The Emperor Tries to Understand
The Emperor asked, ‘What should I do after you are gone?’ The teacher said, ‘Build me a seamless tomb.’ The Emperor said, ‘Please tell me what kind of design you wish for your tomb.’ The teacher was silent for a while and then asked, ‘Do you understand?’
~ Blue Cliff Record, Case 18
Sometimes in our lives we find a deep and abiding narrative ~ perhaps it is love, youth, or health ~ where repeatedly we are visited by that story. Perhaps it is synchronicity. For me, in recent months, I have been visited and revisited by a sad story, one of survivors carrying memories of loved ones who have done violence to themselves. Suicide and suicide survivors.
Yesterday I was driving across the Golden Gate Bridge, and I saw a lone man, leaning precariously over the rail, looking far down into the water, as a bridge worker headed his way. This morning, trying to get into the City both BART and Caltrain were stopped for several hours because of separate incidences of ‘a major medical emergency’, which are code words for a jumper.

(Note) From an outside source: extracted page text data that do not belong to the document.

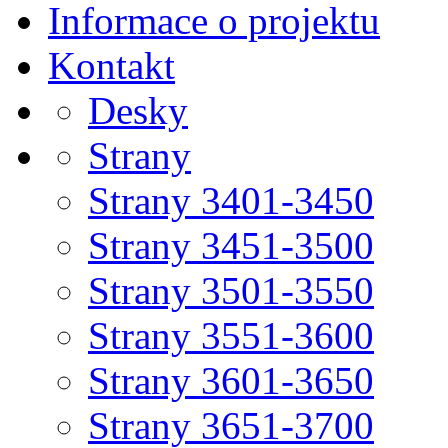
Informace o projektu
Kontakt
Desky
Strany
Strany 3401-3450
Strany 3451-3500
Strany 3501-3550
Strany 3551-3600
Strany 3601-3650
Strany 3651-3700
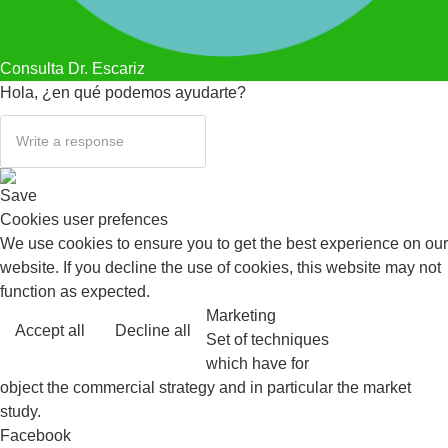
Consulta Dr. Escariz
Hola, ¿en qué podemos ayudarte?
Save
Cookies user prefences
We use cookies to ensure you to get the best experience on our
website. If you decline the use of cookies, this website may not
function as expected.
Marketing
Accept all
Decline all
Read more
Set of techniques
which have for
object the commercial strategy and in particular the market
study.
Facebook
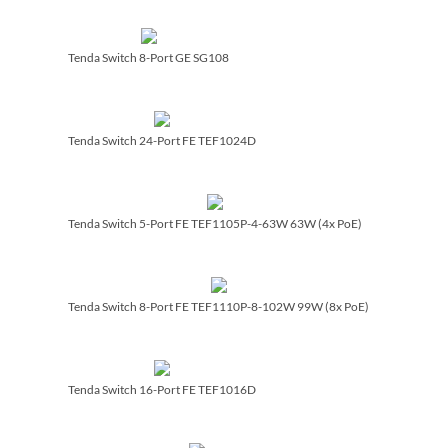
Tenda Switch 8-Port GE SG108
Tenda Switch 24-Port FE TEF1024D
Tenda Switch 5-Port FE TEF1105P-4-63W 63W (4x PoE)
Tenda Switch 8-Port FE TEF1110P-8-102W 99W (8x PoE)
Tenda Switch 16-Port FE TEF1016D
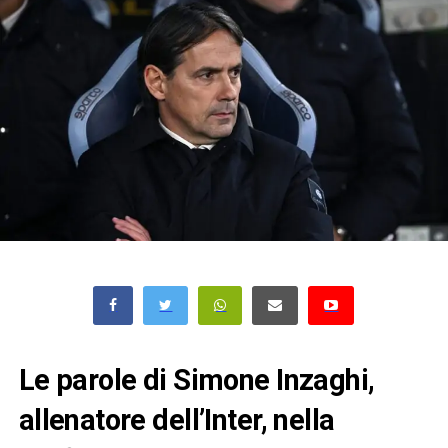
Le parole di Simone Inzaghi,
allenatore dell’Inter, nella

I have been struck by the high number of survivors in our Zen sangha, far more than might be expected by annual suicide statistics of 13 deaths per 100,000. Survivors may hold guilt and shame, There is anger and confusion: ’Why he did he do it?,’ cried a mother of a 16-year old joining a survivor’s group. ‘Why didn’t we see anything, why we didn’t we know anything?’ And there can be relief: ‘After years of drinking and violence, I was glad he was gone’, said another member of that group talking of her father, ‘though not until now was I able to say it.’.
Finally, there can be room for healing: survivors re-entering life. ‘I started with the basics,’ said a daughter whose mother killed herself. ‘I breathed in and the breathed out. I drank some water.’

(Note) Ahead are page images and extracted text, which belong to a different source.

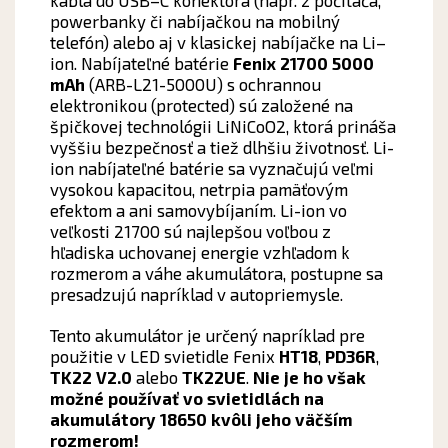
kábla
do
USB
–
C
konektora
(
napr
.
z počítača
,
powerbanky
či
nabíjačkou
na
mobilný
telefón
)
alebo
aj
v klasickej
nabíjačke
na
Li
–
ion
.
Nabíjateľné batérie
Fenix ​​21700 5000
mAh
(ARB-L21-5000U) s ochrannou
elektronikou (protected) sú založené na
špičkovej technológii LiNiCoO2, ktorá prináša
vyššiu bezpečnosť a tiež dlhšiu životnosť. Li-
ion nabíjateľné batérie sa vyznačujú veľmi
vysokou kapacitou, netrpia pamäťovým
efektom a ani samovybíjaním. Li-ion vo
veľkosti 21700 sú najlepšou voľbou z
hľadiska uchovanej energie vzhľadom k
rozmerom a váhe akumulátora, postupne sa
presadzujú napríklad v autopriemysle.
Tento akumulátor je určený napríklad pre
použitie v LED svietidle Fenix
HT18
, ​​
PD36R
,
TK22 V2.0
alebo
TK22UE
.
Nie je ho však
možné používať vo svietidlách na
akumulátory 18650 kvôli jeho väčším
rozmerom!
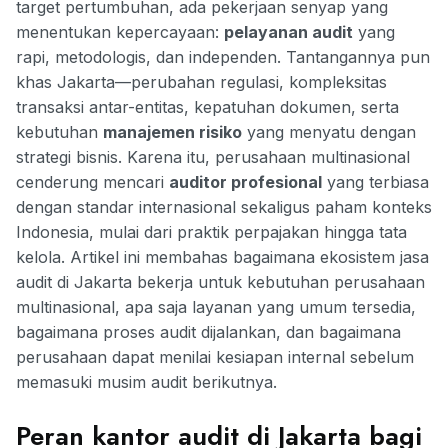
target pertumbuhan, ada pekerjaan senyap yang
menentukan kepercayaan:
pelayanan audit
yang
rapi, metodologis, dan independen. Tantangannya pun
khas Jakarta—perubahan regulasi, kompleksitas
transaksi antar-entitas, kepatuhan dokumen, serta
kebutuhan
manajemen risiko
yang menyatu dengan
strategi bisnis. Karena itu, perusahaan multinasional
cenderung mencari
auditor profesional
yang terbiasa
dengan standar internasional sekaligus paham konteks
Indonesia, mulai dari praktik perpajakan hingga tata
kelola. Artikel ini membahas bagaimana ekosistem jasa
audit di Jakarta bekerja untuk kebutuhan perusahaan
multinasional, apa saja layanan yang umum tersedia,
bagaimana proses audit dijalankan, dan bagaimana
perusahaan dapat menilai kesiapan internal sebelum
memasuki musim audit berikutnya.
Peran kantor audit di Jakarta bagi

Not so long ago, I met with a man who was new to meditation and was visiting various centers. Dark haired and complexioned, he had a powerful Latin look that drew my eyes to him. A month before he came to sit with us, he had tried to take his own life, but un-expectantly woke in the morning alive. Since, he had been getting daily care and was closely attended by his family.
I had no treatment to offer, though I felt this was a man with a strong life force. In joining the sangha, even for a few hours, he was a making gesture toward life. Together we looked out the window at the overgrown garden, the cottonwood trees and broken clouds. He said after sitting that he would go to his favorite café near Bodega Bay and have coffee. I said that sounded lovely.
For just a moment, we sat together in a tomb that was without seams.